Вдвоем с Джеком они тихо поужинали, зная, что на следующий день уезжают.
— Нам нужно поговорить, — сказала Адель.
— Нет, не нужно, — возразил Джек.
— Мы не можем всегда так жить.
— Почему нет?
Адель вздохнула. Опять для Джека все было очень просто.
— Потому что это нечестно. Потому что это ненастоящая жизнь. Мы воруем свое счастье у других людей.
Джек, хмурясь, глотнул бренди.
— Мне нравится так, как есть, — упрямо сказал он.
— Но как ты не понимаешь? Это было идеально. Лучше никогда не будет. Поэтому мы должны расстаться. Мы оба не можем развестись. Никто из нас этого не хочет.
Она знала, что это правда, что даже будь она любовью всей жизни Джека, он не бросил бы свою жену. Розамунда обеспечивала ему надежное положение. Именно ее деньги позволяли ему вести ту жизнь, к которой он привык. Розамунда своими деньгами покрывала любую рискованную сделку, на которую он шел. Она обеспечивала ему респектабельность, которой он жаждал. И семью. Детей.
И Адель не могла отрицать то же самое и в своем случае. Уильям создал ей надежный тыл. И дал чудесных сыновей. Ту жизнь, которой она наслаждалась девяносто девять процентов времени, за исключением украденных мгновений.
— Но я тебя люблю, — сказал Джек. — И ты мне нужна.
Когда-то за эти слова она отдала бы жизнь.
— Я знаю, что права, — прошептала она.
Джек слегка крутанул бренди в бокале, лицо его потемнело, брови сошлись на переносице. Джек не любил слышать правду. Он любил только свою картину мира.
— Это путешествие было волшебным, — настаивала Адель. — Ничего более чудесного никогда уже не будет.
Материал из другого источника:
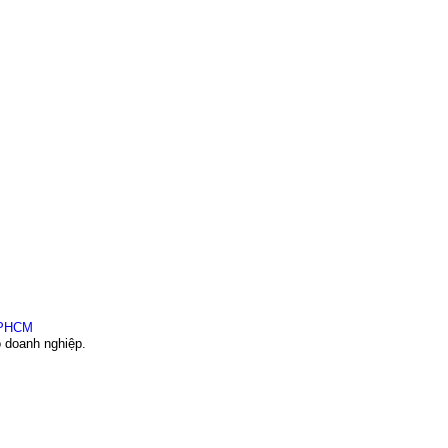
o doanh nghiệp.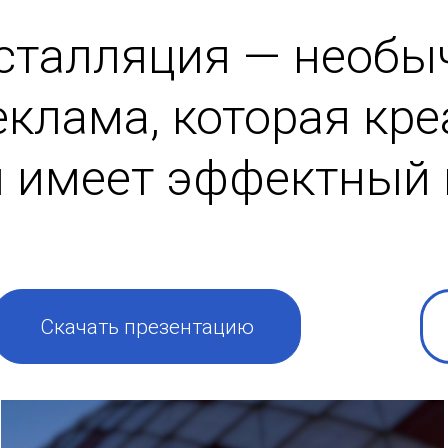
сталляция — необы
клама, которая кр
и имеет эффектный 
Скачать презентацию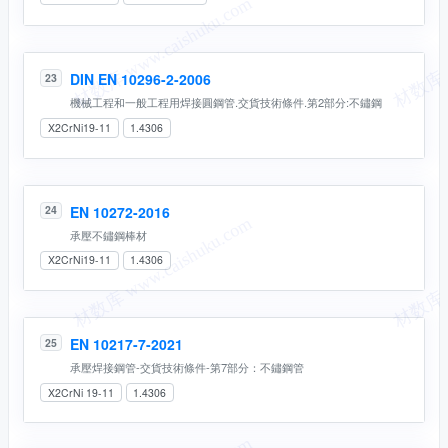
DIN EN 10296-2-2006
23
機械工程和一般工程用焊接圓鋼管.交貨技術條件.第2部分:不鏽鋼
X2CrNi19-11
1.4306
EN 10272-2016
24
承壓不鏽鋼棒材
X2CrNi19-11
1.4306
EN 10217-7-2021
25
承壓焊接鋼管-交貨技術條件-第7部分：不鏽鋼管
X2CrNi 19-11
1.4306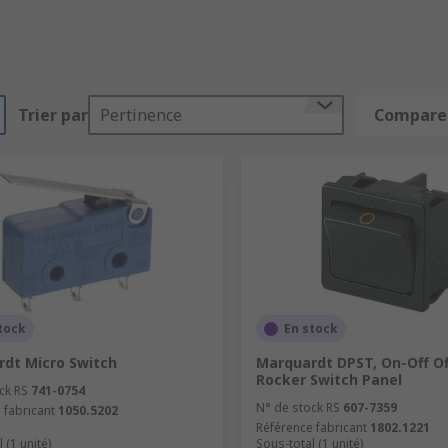
Trier par
Pertinence
Comparer
tock
En stock
dt Micro Switch
Marquardt DPST, On-Off O
Rocker Switch Panel
ck RS
741-0754
N° de stock RS
607-7359
 fabricant
1050.5202
Référence fabricant
1802.1221
 (1 unité)
Sous-total (1 unité)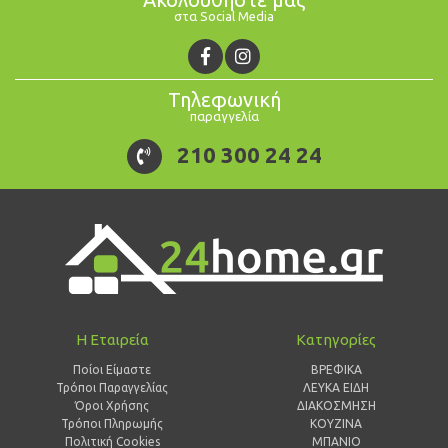
στα Social Media
Τηλεφωνική
παραγγελία
210 300 24 24
Η Εταιρεία
Κατηγορίες
Ποίοι Είμαστε
ΒΡΕΦΙΚΑ
Τρόποι Παραγγελίας
ΛΕΥΚΑ ΕΙΔΗ
Όροι Χρήσης
ΔΙΑΚΟΣΜΗΣΗ
Τρόποι Πληρωμής
ΚΟΥΖΙΝΑ
Πολιτική Cookies
ΜΠΑΝΙΟ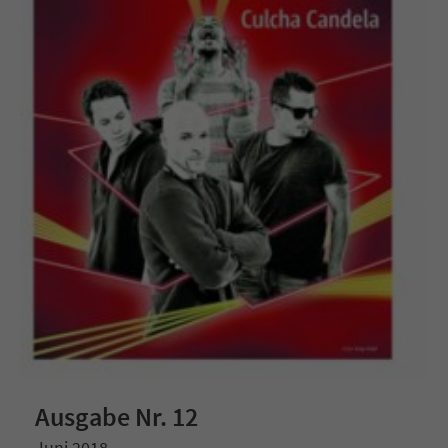
Ausgabe Nr. 12
Juni 2018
Никогда в нашей жизни. Мы оба должны найти в себе мужество расстаться и ценить память об этом.
Джек посмотрел в окно. Снаружи черное море бурлило и будто бы угрожало, небрежно швыряя волны.
— Ты всегда была гораздо отважнее меня, — сказал Джек.
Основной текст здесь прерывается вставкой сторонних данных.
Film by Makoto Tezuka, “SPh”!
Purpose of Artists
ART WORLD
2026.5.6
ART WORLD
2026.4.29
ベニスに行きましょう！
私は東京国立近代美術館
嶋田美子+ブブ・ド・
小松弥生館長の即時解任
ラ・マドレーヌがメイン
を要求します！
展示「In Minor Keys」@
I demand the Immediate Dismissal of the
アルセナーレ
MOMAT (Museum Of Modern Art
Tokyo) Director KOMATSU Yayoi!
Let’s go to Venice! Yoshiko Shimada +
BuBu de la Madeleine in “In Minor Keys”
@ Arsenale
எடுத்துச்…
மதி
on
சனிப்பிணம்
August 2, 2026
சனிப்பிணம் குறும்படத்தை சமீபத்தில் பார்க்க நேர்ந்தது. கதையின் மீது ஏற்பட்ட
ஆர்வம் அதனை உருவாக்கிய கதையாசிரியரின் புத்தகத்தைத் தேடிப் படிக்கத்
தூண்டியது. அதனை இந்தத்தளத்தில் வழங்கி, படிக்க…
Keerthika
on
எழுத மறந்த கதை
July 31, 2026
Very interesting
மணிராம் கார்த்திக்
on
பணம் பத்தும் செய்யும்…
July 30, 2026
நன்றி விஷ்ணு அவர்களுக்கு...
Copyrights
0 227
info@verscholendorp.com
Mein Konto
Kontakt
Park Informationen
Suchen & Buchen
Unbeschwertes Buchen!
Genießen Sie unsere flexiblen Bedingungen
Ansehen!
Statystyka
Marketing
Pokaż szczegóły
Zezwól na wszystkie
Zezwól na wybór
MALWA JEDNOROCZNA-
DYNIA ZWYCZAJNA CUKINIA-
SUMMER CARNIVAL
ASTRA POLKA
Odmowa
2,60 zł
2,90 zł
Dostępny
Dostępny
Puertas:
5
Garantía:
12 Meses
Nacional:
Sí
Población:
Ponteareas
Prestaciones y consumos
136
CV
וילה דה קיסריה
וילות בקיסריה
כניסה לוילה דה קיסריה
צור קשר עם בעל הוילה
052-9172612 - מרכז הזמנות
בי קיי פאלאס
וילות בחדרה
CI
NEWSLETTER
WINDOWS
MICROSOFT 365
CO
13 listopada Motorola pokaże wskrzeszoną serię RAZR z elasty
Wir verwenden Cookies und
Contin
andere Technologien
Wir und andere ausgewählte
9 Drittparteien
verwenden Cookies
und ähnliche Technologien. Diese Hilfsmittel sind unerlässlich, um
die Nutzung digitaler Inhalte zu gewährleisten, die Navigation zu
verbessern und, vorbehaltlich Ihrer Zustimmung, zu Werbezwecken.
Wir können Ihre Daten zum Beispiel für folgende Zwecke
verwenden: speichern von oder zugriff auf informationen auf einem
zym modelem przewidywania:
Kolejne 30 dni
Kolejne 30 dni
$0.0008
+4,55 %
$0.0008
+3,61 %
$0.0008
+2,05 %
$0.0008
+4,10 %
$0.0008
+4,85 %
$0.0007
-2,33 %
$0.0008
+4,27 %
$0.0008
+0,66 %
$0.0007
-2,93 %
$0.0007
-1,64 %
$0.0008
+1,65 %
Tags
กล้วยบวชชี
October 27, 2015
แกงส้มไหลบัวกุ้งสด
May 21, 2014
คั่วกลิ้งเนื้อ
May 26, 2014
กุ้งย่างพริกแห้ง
Адель забрала у него бокал и поставила на стол. Затем взяла Джека за руку.
— Это наша последняя ночь вместе, — сказала она. — Я хочу запомнить ее навсегда.
Они пошли в постель, и слезы Адели падали на Джека, пока они занимались любовью. Когда он уснул, она всю ночь пролежала без сна, глядя на него. На рассвете в последний раз провела пальцами по его коже. Затем оделась быстро и тихо. Побросала вещи в чемодан. Затаила дыхание, когда щелкнули металлические замки, но Джек даже не шелохнулся.
Ей не хотелось наклоняться к нему или целовать на прощание. Не хотелось даже оглядываться. Она ненавидела прощания. Адель знала, что, если он посмотрит на нее, улыбнется ей, заговорит, она не выдержит. Она взяла чемодан и сумочку и открыла дверь. Выйдя в коридор, она зажмурилась и глубоко вздохнула. У Адели было такое чувство, будто ее вывернули наизнанку, сердце пульсировало, истекая кровью. Она не знала, хватит ли у нее сил удержаться на ногах. Ей хотелось снова упасть в объятия Джека, но она понимала, что должна уйти.